• TASK OBJECTIVE: Copy every entry below exactly as it appears, leaving out the images.

(Dataset records)

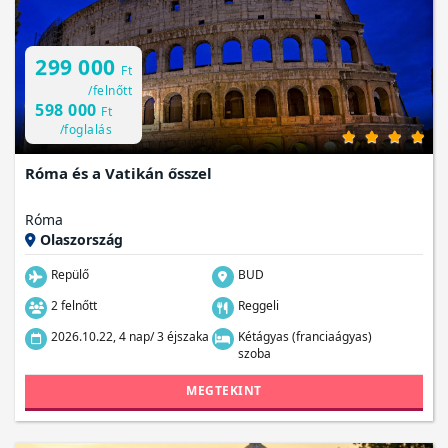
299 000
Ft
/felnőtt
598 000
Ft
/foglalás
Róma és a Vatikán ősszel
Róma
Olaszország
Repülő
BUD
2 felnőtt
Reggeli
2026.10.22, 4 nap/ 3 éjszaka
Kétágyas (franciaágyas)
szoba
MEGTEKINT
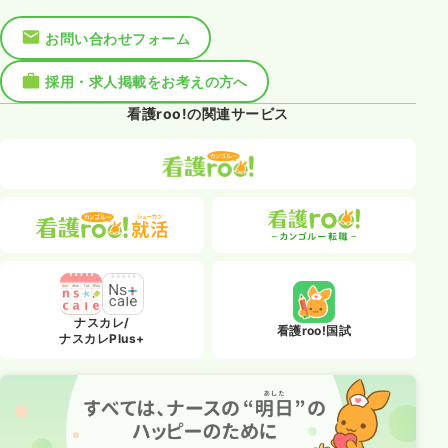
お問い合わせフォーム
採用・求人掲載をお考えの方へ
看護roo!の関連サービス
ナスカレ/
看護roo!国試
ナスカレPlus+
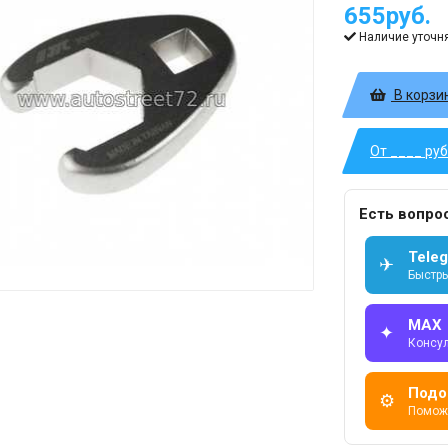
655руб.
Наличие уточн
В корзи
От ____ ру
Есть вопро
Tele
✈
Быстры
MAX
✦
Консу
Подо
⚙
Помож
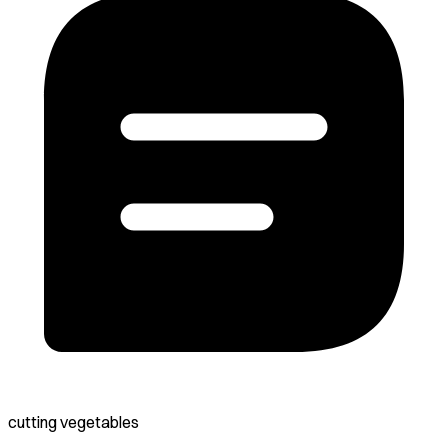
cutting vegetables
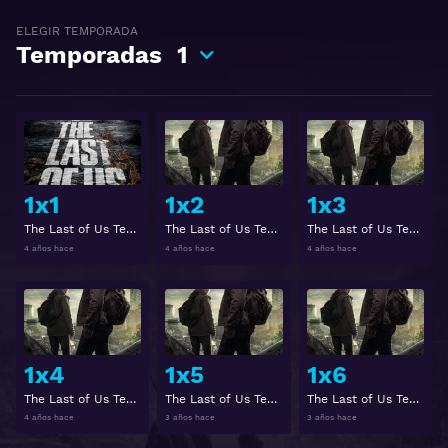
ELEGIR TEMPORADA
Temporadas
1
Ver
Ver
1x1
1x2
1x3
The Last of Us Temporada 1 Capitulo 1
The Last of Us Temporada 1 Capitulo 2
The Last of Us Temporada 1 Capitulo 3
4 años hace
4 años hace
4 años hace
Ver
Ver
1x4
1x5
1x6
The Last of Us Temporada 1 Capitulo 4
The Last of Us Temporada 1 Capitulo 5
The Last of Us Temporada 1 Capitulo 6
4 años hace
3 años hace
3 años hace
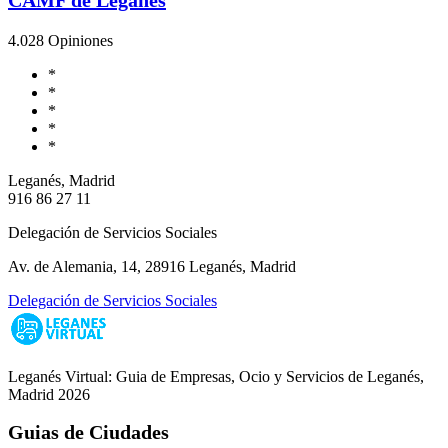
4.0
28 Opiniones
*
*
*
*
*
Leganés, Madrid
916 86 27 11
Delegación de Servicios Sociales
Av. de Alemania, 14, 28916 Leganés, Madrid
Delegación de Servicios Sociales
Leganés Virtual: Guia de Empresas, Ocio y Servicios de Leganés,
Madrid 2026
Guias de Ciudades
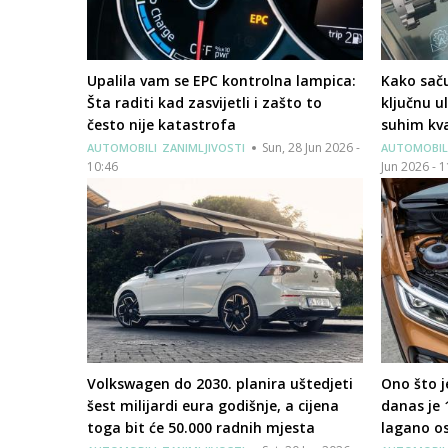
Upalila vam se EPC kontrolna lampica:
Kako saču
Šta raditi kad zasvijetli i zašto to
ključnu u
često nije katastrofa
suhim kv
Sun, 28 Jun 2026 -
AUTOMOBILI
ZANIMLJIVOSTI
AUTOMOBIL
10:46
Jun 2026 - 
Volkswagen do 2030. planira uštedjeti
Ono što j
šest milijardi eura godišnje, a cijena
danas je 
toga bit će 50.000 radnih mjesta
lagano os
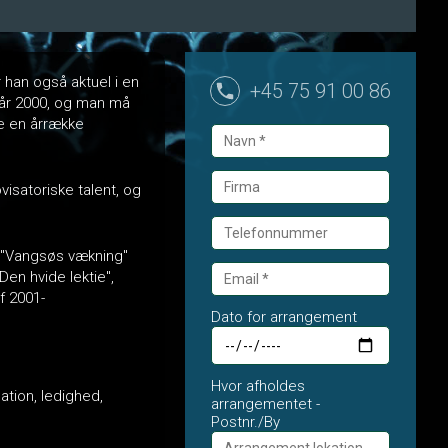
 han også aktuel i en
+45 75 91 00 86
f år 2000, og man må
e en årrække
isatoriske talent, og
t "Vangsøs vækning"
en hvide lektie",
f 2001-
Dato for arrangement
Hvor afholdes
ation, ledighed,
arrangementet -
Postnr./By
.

• YOUR RESPONSE:
299 000
Ft
/felnőtt
598 000
Ft
/foglalás
Róma és a Vatikán ősszel
Róma
Olaszország
Repülő
BUD
2 felnőtt
Reggeli
2026.10.22, 4 nap/ 3 éjszaka
Kétágyas (franciaágyas)
szoba
MEGTEKINT
お問い合わせフォーム
採用・求人掲載をお考えの方へ
看護roo!の関連サービス
ナスカレ/
看護roo!国試
ナスカレPlus+
655руб.
Наличие уточн
В корзи
От ____ ру
Есть вопро
Tele
✈
Быстры
MAX
✦
Консу
Подо
⚙
Помож
cutting vegetables
ELEGIR TEMPORADA
Temporadas
1
Ver
Ver
1x1
1x2
1x3
The Last of Us Temporada 1 Capitulo 1
The Last of Us Temporada 1 Capitulo 2
The Last of Us Temporada 1 Capitulo 3
4 años hace
4 años hace
4 años hace
Ver
Ver
1x4
1x5
1x6
The Last of Us Temporada 1 Capitulo 4
The Last of Us Temporada 1 Capitulo 5
The Last of Us Temporada 1 Capitulo 6
4 años hace
3 años hace
3 años hace
4.0
28 Opiniones
*
*
*
*
*
Leganés, Madrid
916 86 27 11
Delegación de Servicios Sociales
Av. de Alemania, 14, 28916 Leganés, Madrid
Delegación de Servicios Sociales
Leganés Virtual: Guia de Empresas, Ocio y Servicios de Leganés,
Madrid 2026
Guias de Ciudades
Upalila vam se EPC kontrolna lampica:
Kako saču
Šta raditi kad zasvijetli i zašto to
ključnu u
često nije katastrofa
suhim kv
Sun, 28 Jun 2026 -
AUTOMOBILI
ZANIMLJIVOSTI
AUTOMOBIL
10:46
Jun 2026 - 
Volkswagen do 2030. planira uštedjeti
Ono što j
šest milijardi eura godišnje, a cijena
danas je 
toga bit će 50.000 radnih mjesta
lagano os
 han også aktuel i en
+45 75 91 00 86
f år 2000, og man må
e en årrække
isatoriske talent, og
t "Vangsøs vækning"
en hvide lektie",
f 2001-
Dato for arrangement
Hvor afholdes
ation, ledighed,
arrangementet -
Postnr./By
.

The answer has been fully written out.